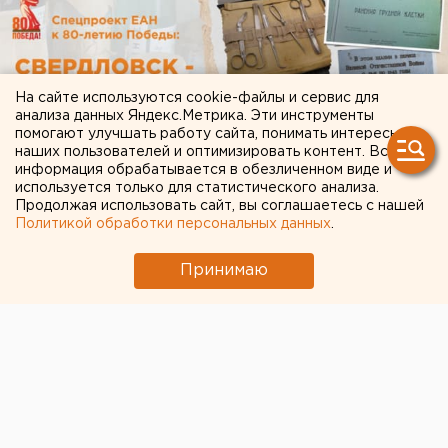
На сайте используются cookie-файлы и сервис для
анализа данных Яндекс.Метрика. Эти инструменты
помогают улучшать работу сайта, понимать интересы
наших пользователей и оптимизировать контент. Вся
информация обрабатывается в обезличенном виде и
используется только для статистического анализа.
Продолжая использовать сайт, вы соглашаетесь с нашей
Политикой обработки персональных данных
.
Принимаю
ЧИТАЙТЕ ТАКЖЕ:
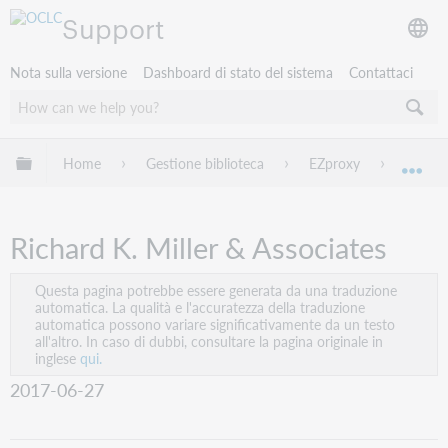
Support
Nota sulla versione
Dashboard di stato del sistema
Contattaci
Espandi/comprimi la gerarchia globale
Home
Gestione biblioteca
EZproxy
EZprox
Esp
Richard K. Miller & Associates
Questa pagina potrebbe essere generata da una traduzione
automatica. La qualità e l'accuratezza della traduzione
automatica possono variare significativamente da un testo
all'altro. In caso di dubbi, consultare la pagina originale in
inglese
qui.
2017-06-27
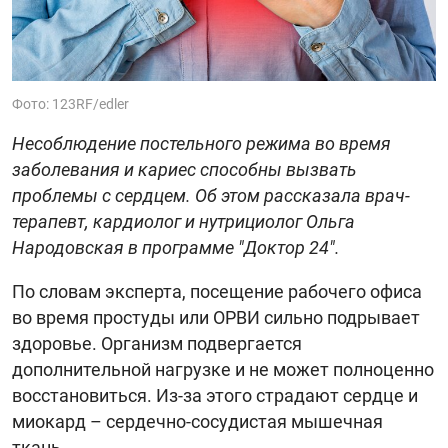
Фото: 123RF/edler
Несоблюдение постельного режима во время
заболевания и кариес способны вызвать
проблемы с сердцем. Об этом рассказала врач-
терапевт, кардиолог и нутрициолог Ольга
Народовская в программе "Доктор 24".
По словам эксперта, посещение рабочего офиса
во время простуды или ОРВИ сильно подрывает
здоровье. Организм подвергается
дополнительной нагрузке и не может полноценно
восстановиться. Из-за этого страдают сердце и
миокард – сердечно-сосудистая мышечная
ткань.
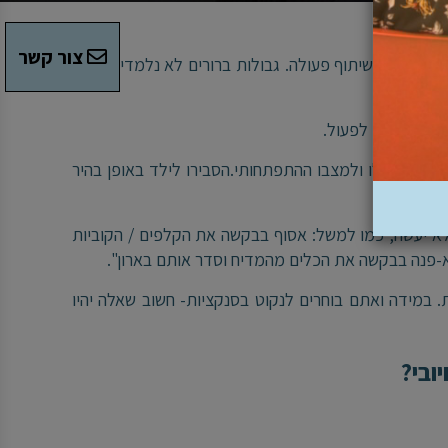
צור קשר
בה יותר ולשיתוף פעולה. גבולות ברורים לא נלמדים ברגע
 מצופה מהם לפעול.
תאמת לגילו ולמצבו ההתפתחותי.הסבירו לילד באופן בהיר
לא יעשה, כמו למשל: אסוף בבקשה את הקלפים / הקוביות
. במידה ואתם בוחרים לנקוט בסנקציות- חשוב שאלה יהיו
ובי?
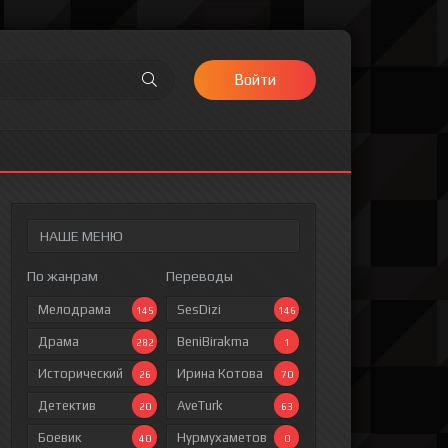
Войти
НАШЕ МЕНЮ
По жанрам
Переводы
Мелодрама
SesDizi
145
146
Драма
BeniBirakma
282
1
Исторический
Ирина Котова
26
70
Детектив
AveTurk
20
63
Боевик
Нурмухаметов
40
0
★ ★ ★ ★ ★ ★ ★
EXERCISE REQUIREMENTS: The range to transcribe runs from the line holding "Народовская в программе" through the final line of the data above; copy it exactly and exclude the pictures.

RESULT FOR THIS TASK:
Народовская в программе "Доктор 24".
По словам эксперта, посещение рабочего офиса
во время простуды или ОРВИ сильно подрывает
здоровье. Организм подвергается
дополнительной нагрузке и не может полноценно
восстановиться. Из-за этого страдают сердце и
миокард – сердечно-сосудистая мышечная
ткань.
צור קשר
בה יותר ולשיתוף פעולה. גבולות ברורים לא נלמדים ברגע
 מצופה מהם לפעול.
תאמת לגילו ולמצבו ההתפתחותי.הסבירו לילד באופן בהיר
לא יעשה, כמו למשל: אסוף בבקשה את הקלפים / הקוביות
. במידה ואתם בוחרים לנקוט בסנקציות- חשוב שאלה יהיו
ובי?
Войти
НАШЕ МЕНЮ
По жанрам
Переводы
Мелодрама
SesDizi
145
146
Драма
BeniBirakma
282
1
Исторический
Ирина Котова
26
70
Детектив
AveTurk
20
63
Боевик
Нурмухаметов
40
0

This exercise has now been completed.